Por exemplo, as vacinas de RNA. Nenhum lugar do mundo tem vacina usando essa tecnologia ainda, então seria algo um pouco mais complexo pensar em incorporar essa tecnologia para fazer uma parceria ou compra de risco nesse momento. Não que não seja possível, mas são outros graus de complexidade.
A capacidade nacional de produção de vacina pelo Butantan e por Bio-Manguinhos é vista como um ponto forte do Brasil e ambos têm investido em aumentar essa capacidade com a construção de fábricas e novos turnos de trabalho. Isso é um indicativo de que o Brasil pode ter mais sucesso nessa etapa da pandemia?
O mundo inteiro está fazendo isso e é uma aposta de risco. Está se tentando ganhar tempo na eventualidade e na possibilidade – que é real, mas não é certeza – de que o ensaio clínico de fase 3 dê certo. Coalizões internacionais de financiamento estão fazendo isso, como Covax, Gavi – porque senão você perde mais 6 meses até ampliar essa capacidade de produção. Isso não quer dizer que tem mais chance de dar certo. A chance de dar certo está lá. Esse investimento de risco antecipado é em função da situação emergencial da pandemia, então se faz um investimento que vale a pena em função dessa situação. A sociedade acredita que vale a pena, então é o que está sendo feito.
No início da pandemia, uma corrida global por insumos como EPIs, respiradores e medicamentos prejudicou a resposta do Brasil. Para produção e distribuição em escala das vacinas, profissionais do setor têm alertado para uma possível repetição desse cenário, como um possível gargalo na produção de frasquinhos usados no envase. Há um esforço global para evitar que isso aconteça?

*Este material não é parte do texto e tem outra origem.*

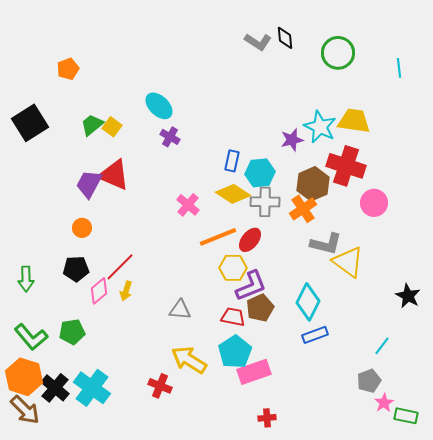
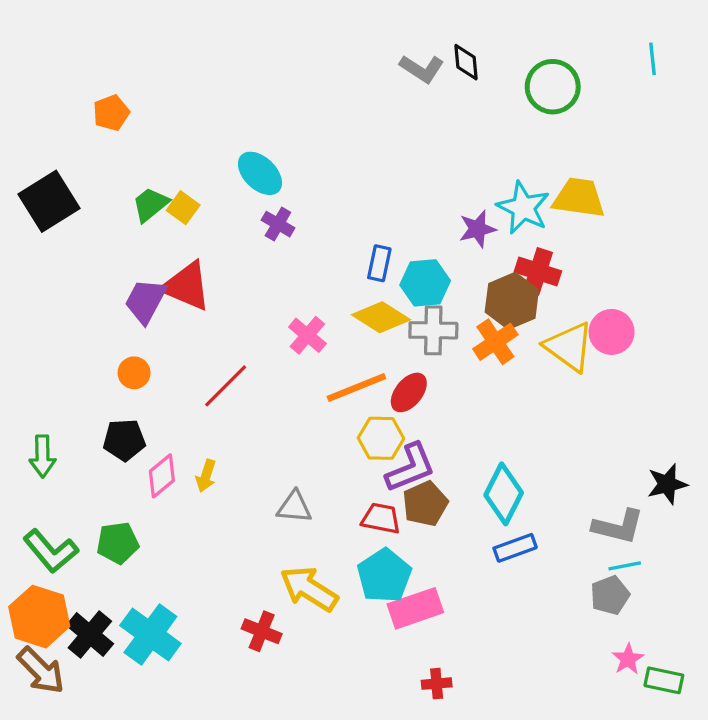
cyan line: (399, 68) -> (652, 59), moved
red cross: (346, 166) -> (538, 271), moved, size x0.7
gray L-shape: (326, 244) -> (618, 527), moved
yellow triangle: (348, 262) -> (569, 347), moved
red line: (120, 267) -> (226, 386), moved
black star: (408, 296) -> (667, 484), turned 30
cyan line: (382, 346) -> (625, 566), turned 42
gray pentagon: (369, 381) -> (610, 595), moved

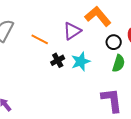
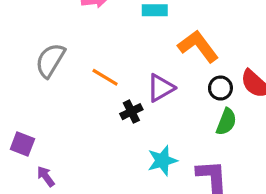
purple triangle: (72, 31) -> (161, 88), moved
cyan star: (81, 61) -> (162, 161), moved

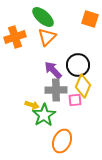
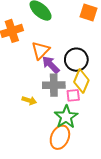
orange triangle: (47, 37) -> (41, 50), moved
green star: (44, 115) -> (66, 117), moved

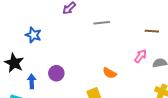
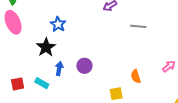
blue star: (33, 35) -> (58, 24), moved
orange semicircle: (110, 73) -> (136, 76), turned 32

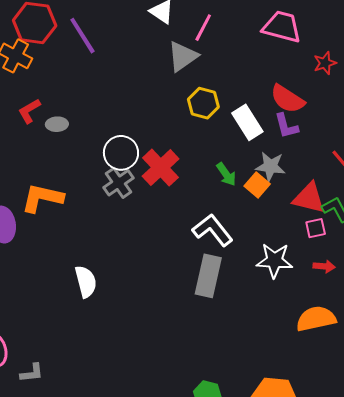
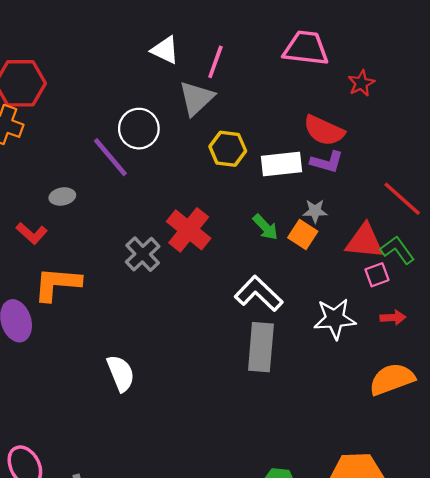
purple line: (82, 36) -> (110, 157), moved
red L-shape: (29, 111) -> (32, 233), moved, turned -100
white rectangle: (247, 122) -> (282, 164), turned -56
purple L-shape: (286, 126) -> (327, 162), turned -52
white circle: (121, 153) -> (139, 129), moved
gray star: (270, 166) -> (315, 211), size x0.7

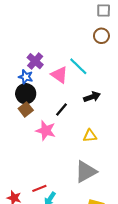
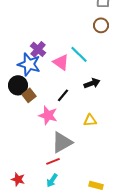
blue star: (26, 77) -> (29, 64), size x1.6
black circle: (26, 94) -> (18, 85), moved
gray triangle: (86, 172) -> (62, 142), moved
red line: (39, 188) -> (53, 161), moved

Muito. Existe uma preocupação muito grande em relação a todos os insumos, porque a cadeia produtiva de vacinas é muito complexa e envolve muitos insumos, equipamentos e suprimentos que têm de ser pensados, desde a tampinha de borracha do frasco de vidro à seringa de administração, tudo isso. A gente está falando de bilhões, então de fato está sendo trabalhado isso para tentar minimizar esses gargalos.
Até agora, o Ministério da Saúde trabalha com o quantitativo de 100 milhões de doses da vacina de Oxford. Estabeleceu-se uma espécie de disputa política ao se falar da incorporação da vacina desenvolvida pelo Butantan com a Sinovac. Ao mesmo tempo, ex-integrantes da pasta têm dito que o mais provável é que mais de uma vacina seja incorporada para dar conta da população brasileira. A senhora concorda com essa avaliação?
Essa batalha política é absolutamente não bem vinda tanto na área da vacina quanto em qualquer área de combate à pandemia, como a gente tem observado. As questões têm de ser técnicas, científicas e baseadas em evidências. Do ponto de vista técnico e científico, o que o mundo está apostando – e por isso temo tantas vacinas candidatas – é que quantas mais vacinas possíveis, melhor. As coalizões internacionais de financiamento têm investido em portfólio de vacinas e não em uma só.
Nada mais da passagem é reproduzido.